Cloud computing model
A few years ago, telco executives observing the financial success of cloud service providers started visiting them to learn how they did things. What they saw was the end result of a chain of
innovation. The conclusion: “transform” their telcos to operate like cloud companies. Thus, the birth of transformation. But it has proven very difficult for the telcos to get beyond talk and some
PoC (Proof of Concept) demonstrations. This is because
the telco leaders misunderstood the chain of software innovation that made the cloud companies successful. Each of the major innovations along that chain started with a small innovative group
organized as a start-up. For example business model innovations for Google came from a start-up founded by two Stanford graduate students; and cloud technology’s foundation, VMware was founded by a
small start-up that struggled in its early days, resorting to its early product allowing Macs to run the native Windows Operating System. Open Source came as a way to build components that required
a lot of work, but not innovation and were deployed on top of the innovative foundation produced by start-ups.
These cloud companies still foster start-up innovation.
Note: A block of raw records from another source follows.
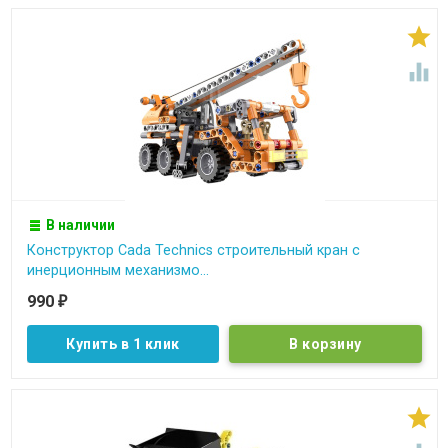


В наличии
Конструктор Cada Technics строительный кран c
инерционным механизмо...
990
₽
Купить в 1 клик

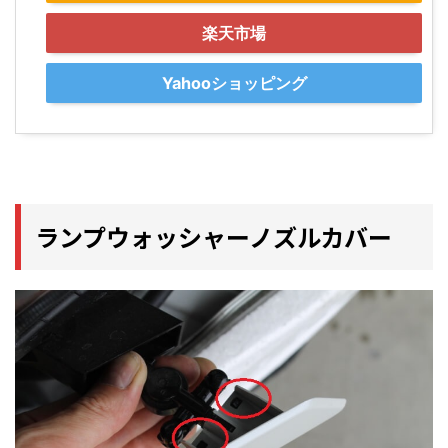
楽天市場
Yahooショッピング
ランプウォッシャーノズルカバー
They have budgets to provide milestone-based contracts in the $250K to $500K range to companies who have innovations that could help them.
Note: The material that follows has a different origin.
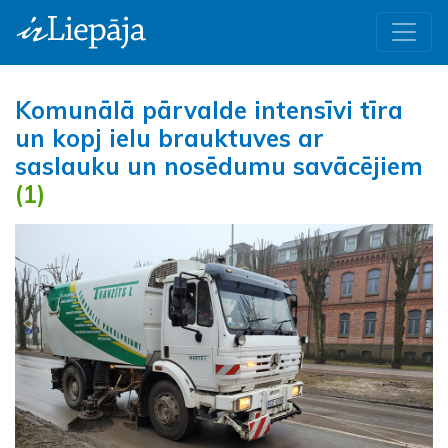
Komunālā pārvalde intensīvi tīra
un kopj ielu brauktuves ar
saslauku un nosēdumu savācējiem
(1)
Some end up as dead ends, but many lead to on-going streams of innovation.
Now, innovative start-ups approaching telcos find that the existing telco business practices and procurement processes create an insurmountable barrier. Meanwhile, the telcos look to their
traditional large vendors for the necessary innovations, and the Open Source groups are composed of the large vendors. It is very difficult for these to provide that innovation because of legacy
skill sets, legacy product portfolios, and these business practices and procurement processes. The practices and processes not only kill start-up innovation, but work against those in the telcos
and large vendors who know that change is needed.
To understand how these business practices and procurement processes inhibit innovation, it is helpful to look at how they evolved.
Evolution of today’s business practices and procurement processes
The foundation business practices and procedures for acquiring technology were set in the immediate post war period. These foundation business practices and procurement procedures were
mechanistic. That is, they approached acquisition of equipment as if the equipment were mechanical machines and used extremely long and detailed specifications that were contained in tender
documents that only very large companies could afford to bid on. The bidding process could take a year or more and resulted in infrequent but very large financial commitments. Because the vendors
were very large and had easy access to the financial markets (both debt and equity) and in many cases had government support, they were able to take infrequent, but very large injections of revenue
and support stable staffs while producing a steady stream of annual profits.